Researchers Caution Against Overdependence on AI-Driven Genetic Disease Predictions
The University of Wisconsin-Madison warns that the common use of artificial intelligence (AI) techniques in genetics and medical research could potentially lead to incorrect results when linking genes to physical features or illness risks like diabetes. As artificial intelligence (AI) gains popularity in genome-wide association studies (GWAS), scientists warn that without rigorous control, these techniques can generate "false positives," falsely associating some genetic changes to diseases.
"Some characteristics are either very expensive or labor-intensive to measure, so you simply don't have enough samples to make meaningful statistical conclusions about their association with genetics," says Qiongshi Lu, an associate professor in the Department of Biostatistics and Medical Informatics at the University of Wisconsin—Madison. The scarcity of data tempts academics to rely on AI to fill in the gaps, but this can result in unforeseen biases.
Lu and his colleagues demonstrated in a recent Nature Genetics paper that a common machine learning technique in GWAS can incorrectly link genetic variants to an increased risk of type 2 diabetes. "The problem is if you trust the machine learning-predicted diabetes risk as the actual risk, you would think all those genetic variations are correlated with actual diabetes even though they aren't," according to Lu. This misconception extends beyond diabetes to other illnesses, raising questions about the accuracy of AI predictions in genetic research.
To address this issue, Lu and colleagues created a new statistical method that minimizes AI-induced biases in genetic studies. This technique, which has been successful in identifying genetic linkages to bone mineral density, provides a more statistically robust foundation for evaluating genetic risk factors. "This new strategy is statistically optimal," Lu says, emphasizing that it can increase the reliability of AI-assisted studies by accounting for errors caused by inadequate data.

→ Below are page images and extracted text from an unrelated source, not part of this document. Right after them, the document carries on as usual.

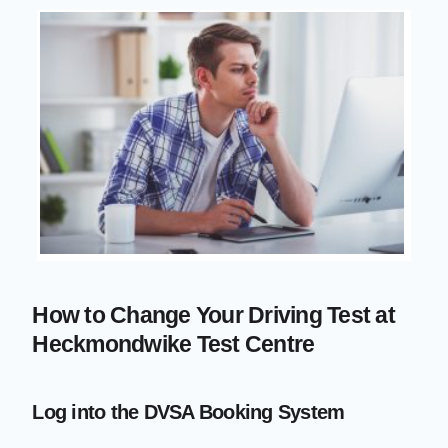
How to Change Your Driving Test at
Heckmondwike Test Centre
Log into the DVSA Booking System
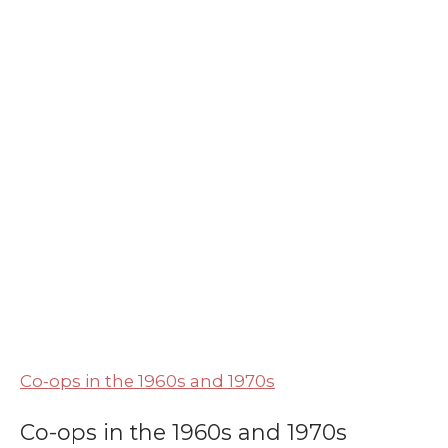
Co-ops in the 1960s and 1970s
Co-ops in the 1960s and 1970s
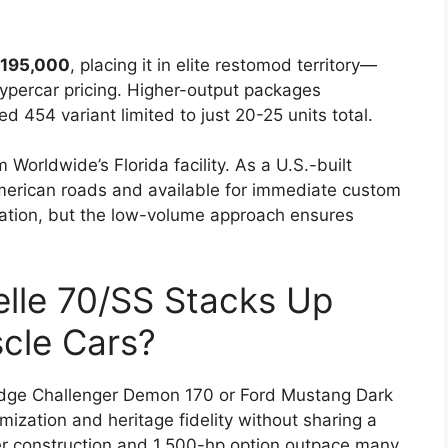
195,000
, placing it in elite restomod territory—
hypercar pricing. Higher-output packages
454 variant limited to just 20-25 units total.
Worldwide’s Florida facility. As a U.S.-built
r American roads and available for immediate custom
ration, but the low-volume approach ensures
lle 70/SS Stacks Up
cle Cars?
Dodge Challenger Demon 170 or Ford Mustang Dark
ization and heritage fidelity without sharing a
er construction and 1,500-hp option outpace many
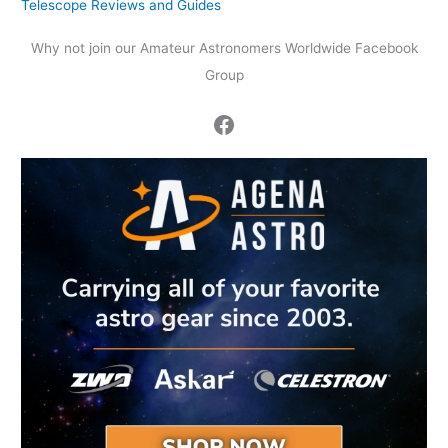
Telescope Reviews and Guides
Why not join our Amateur Astronomers Worldwide Facebook
Group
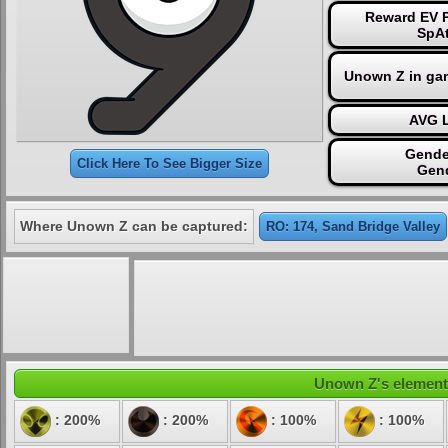
Reward EV P
SpAt
Unown Z in ga
AVG L
Gende
Click Here To See Bigger Size
Gen
Where Unown Z can be captured:
RO: 174, Sand Bridge Valley
Unown Z's elementa
: 200%
: 200%
: 100%
: 100%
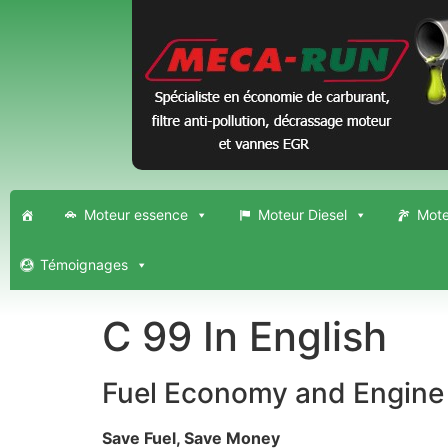
Moteur essence
Moteur Diesel
Mote
Témoignages
C 99 In English
Fuel Economy and Engine 
Save Fuel, Save Money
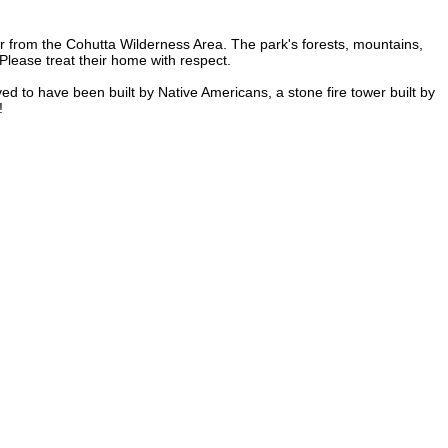
r from the Cohutta Wilderness Area. The park's forests, mountains,
Please treat their home with respect.
ved to have been built by Native Americans, a stone fire tower built by
!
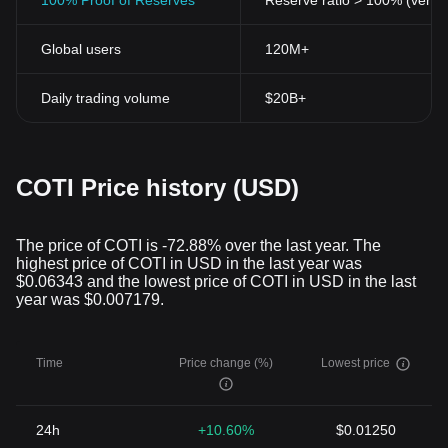
100% Proof of Reserves
Reserve ratio > 100% (verifi
Global users
120M+
Daily trading volume
$20B+
COTI Price history (USD)
The price of COTI is -72.88% over the last year. The
highest price of COTI in USD in the last year was
$0.06343 and the lowest price of COTI in USD in the last
year was $0.007179.
Time
Price change (%)
Lowest price
24h
+10.60%
$0.01250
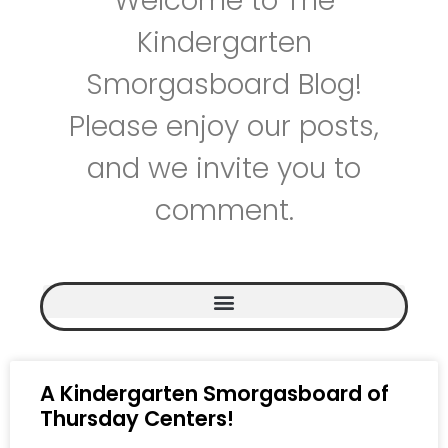
Welcome to The
Kindergarten
Smorgasboard Blog!
Please enjoy our posts,
and we invite you to
comment.
A Kindergarten Smorgasboard of
Thursday Centers!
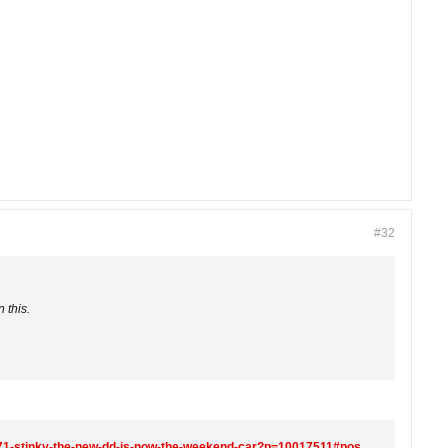
#32
 this.
https://www.r3vlimited.com/board/forum/general-forums/members-rides/the-project-forum/10016271-stinky-the-new-dd-is-now-the-weekend-car?p=10017511#post10017511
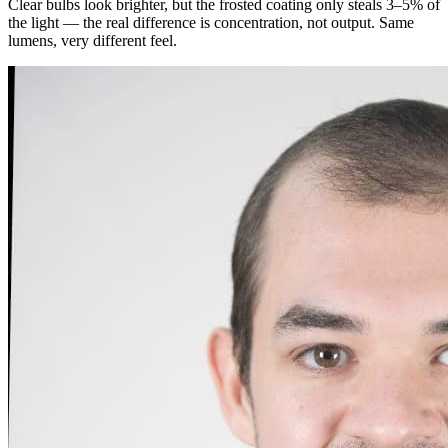
Clear bulbs look brighter, but the frosted coating only steals 3–5% of
the light — the real difference is concentration, not output. Same
lumens, very different feel.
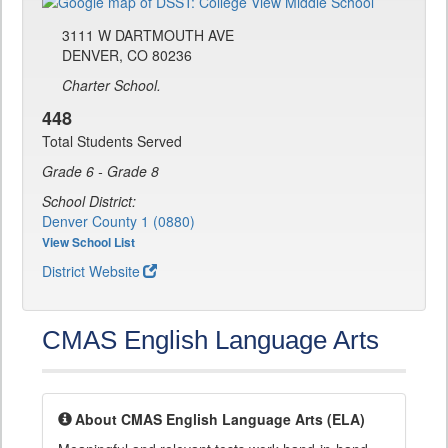
3111 W DARTMOUTH AVE
DENVER, CO 80236
Charter School.
448
Total Students Served
Grade 6 - Grade 8
School District:
Denver County 1 (0880)
View School List
District Website
CMAS English Language Arts
About CMAS English Language Arts (ELA)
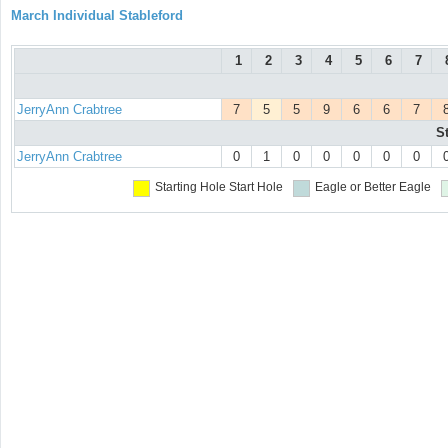
March Individual Stableford
1
2
3
4
5
6
7
JerryAnn Crabtree
7
5
5
9
6
6
7
S
JerryAnn Crabtree
0
1
0
0
0
0
0
Starting Hole
Start Hole
Eagle or Better
Eagle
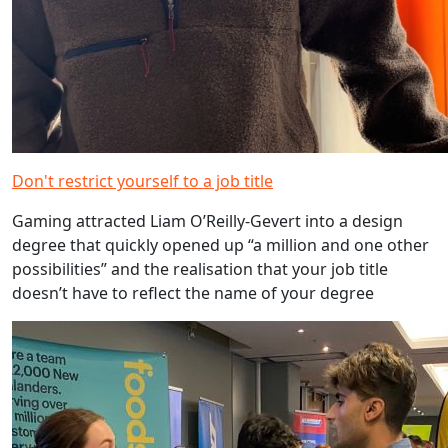
Don't restrict yourself to a job title
Gaming attracted Liam O’Reilly-Gevert into a design
degree that quickly opened up “a million and one other
possibilities” and the realisation that your job title
doesn’t have to reflect the name of your degree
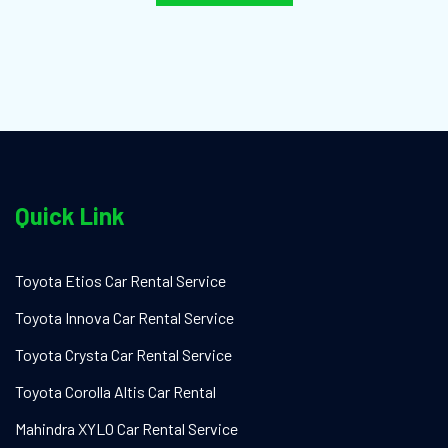
Quick Link
Toyota Etios Car Rental Service
Toyota Innova Car Rental Service
Toyota Crysta Car Rental Service
Toyota Corolla Altis Car Rental
Mahindra XYLO Car Rental Service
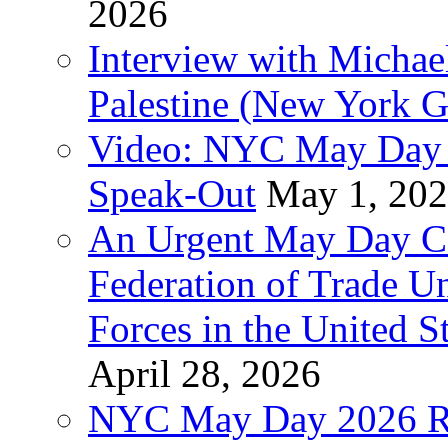
2026
Interview with Michae
Palestine (New York G
Video: NYC May Day 
Speak-Out
May 1, 20
An Urgent May Day Cal
Federation of Trade U
Forces in the United 
April 28, 2026
NYC May Day 2026 Ra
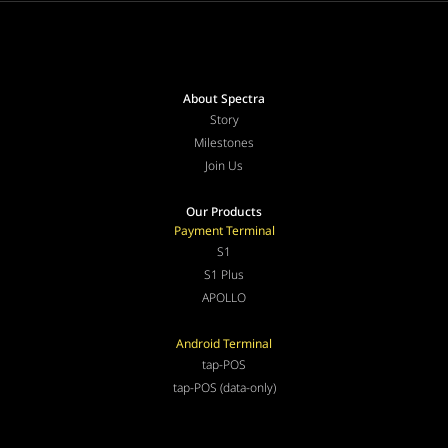
About Spectra
Story
Milestones
Join Us
Our Products
Payment Terminal
S1
S1 Plus
APOLLO
Android Terminal
tap-POS
tap-POS (data-only)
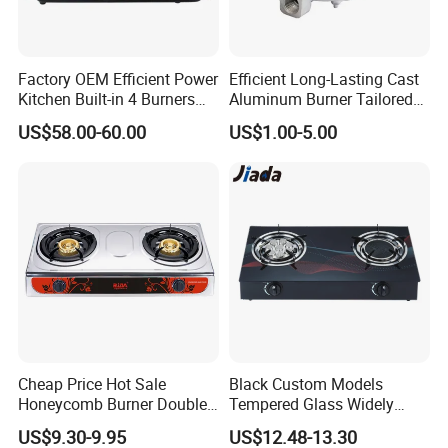
4.
Italian gas valve for no sim-off can optional
5.
Integrated auto ignition
Factory OEM Efficient Power
Efficient Long-Lasting Cast
6.1 Triple ring burner for faster cooking
Kitchen Built-in 4 Burners
Aluminum Burner Tailored
7.3 Double ring burners
Cooker Gas Hob Home
to Client Requirements
US$58.00-60.00
US$1.00-5.00
8.Total Burners : 4
Appliance Stainless Steel
Panel Gas Stove with CE
Certification
Gas stove Dismension
Body Size
600*520*125mm
Packing Size
630*550*165mm
Cave Size
550*470*R25
Burner Size
Big:100mm middle:95mm Small:65mm
Cheap Price Hot Sale
Black Custom Models
Honeycomb Burner Double
Tempered Glass Widely
Burner Stainless Steel Gas
Used Kitchen Appliance
US$9.30-9.95
US$12.48-13.30
Stove
Table Tops Flat Flame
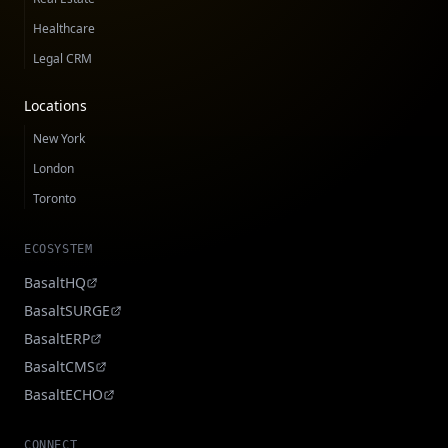
Healthcare
Legal CRM
Locations
New York
London
Toronto
ECOSYSTEM
BasaltHQ
BasaltSURGE
BasaltERP
BasaltCMS
BasaltECHO
CONNECT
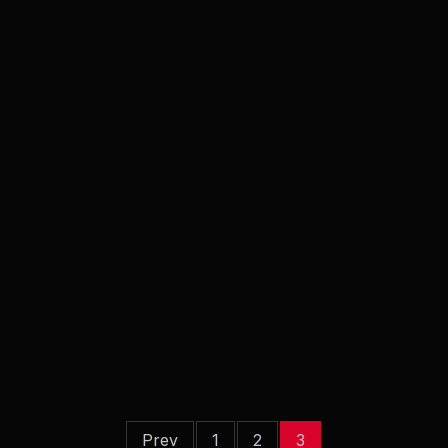
Prev
1
2
3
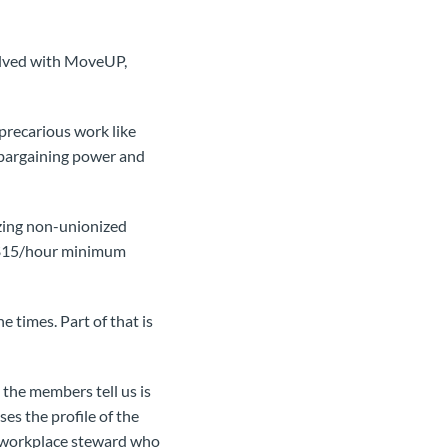
volved with MoveUP,
precarious work like
 bargaining power and
izing non-unionized
a $15/hour minimum
e times. Part of that is
 the members tell us is
es the profile of the
he workplace steward who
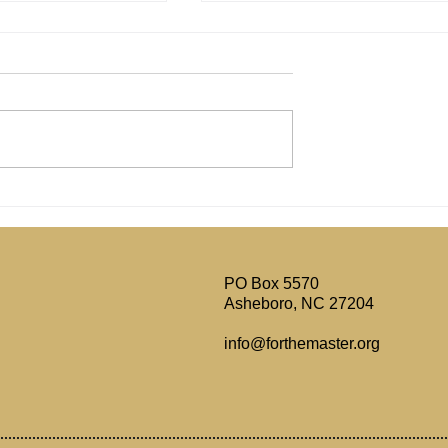
l's Writings
Reviewing The Jay Dyer vs
 Today?
Jonathan Shelley Debate on
Tradition vs Sola Scriptura
PO Box 5570
Asheboro, NC 27204
info@forthemaster.org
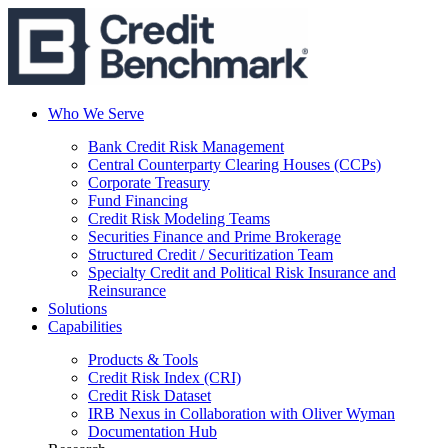
Who We Serve
Bank Credit Risk Management
Central Counterparty Clearing Houses (CCPs)
Corporate Treasury
Fund Financing
Credit Risk Modeling Teams
Securities Finance and Prime Brokerage
Structured Credit / Securitization Team
Specialty Credit and Political Risk Insurance and
Reinsurance
Solutions
Capabilities
Products & Tools
Credit Risk Index (CRI)
Credit Risk Dataset
IRB Nexus in Collaboration with Oliver Wyman
Documentation Hub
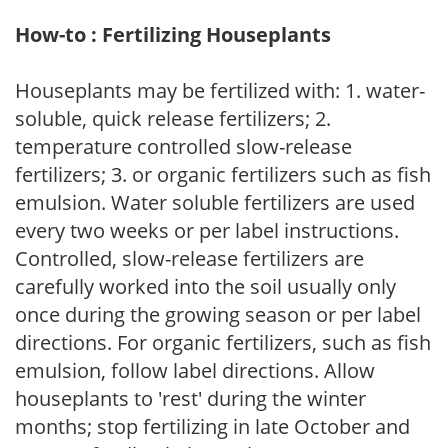
How-to : Fertilizing Houseplants
Houseplants may be fertilized with: 1. water-
soluble, quick release fertilizers; 2.
temperature controlled slow-release
fertilizers; 3. or organic fertilizers such as fish
emulsion. Water soluble fertilizers are used
every two weeks or per label instructions.
Controlled, slow-release fertilizers are
carefully worked into the soil usually only
once during the growing season or per label
directions. For organic fertilizers, such as fish
emulsion, follow label directions. Allow
houseplants to 'rest' during the winter
months; stop fertilizing in late October and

The UW-Madison team also points out another potential flaw in GWAS: the use of proxy data to fill in missing information. Large databases, such as the UK Biobank, have genetic profiles for hundreds of thousands of people, but they frequently lack information on specific disorders, such as Alzheimer's disease, which appears later in life. To compensate, researchers have occasionally employed proxy data, such as family health history, which might produce misleading results. Lu and his colleagues discovered that Alzheimer's risk estimations based on proxy data frequently incorrectly link the disease to higher cognitive ability.
"These days, genomic scientists routinely work with biobank datasets that have hundreds of thousands of individuals," Lu says. However, as statistical power increases, these massive datasets also magnify biases and the probability of errors. The findings highlight the importance of rigorous statistical methods in biobank-scale research to achieve accurate illness predictions.
This cautionary study highlights the difficulty of linking genetics to health outcomes. UW-Madison researchers emphasize that, despite AI's intriguing tools for bridging data gaps, caution is necessary to avoid making incorrect health predictions, especially for diseases like diabetes and Alzheimer's, where genetic linkages are already complex. For the time being, their study emphasizes statistical rigor, pushing for strategies to decrease AI-induced biases and improve the trustworthiness of GWAS results.
Meta Keywords: Artificial intelligence in genetics, genome-wide association studies, genetic disease risk, Type 2 diabetes, AI false positives, UW-Madison study, genetic variants, medical AI dangers, statistical rigour in genetics.
UW-Madison researchers caution that AI methods employed in genetic studies may result in inaccurate illness predictions. Their findings highlight the hazards of "false positives" in AI-assisted genome investigations and suggest a new statistical strategy to increase accuracy.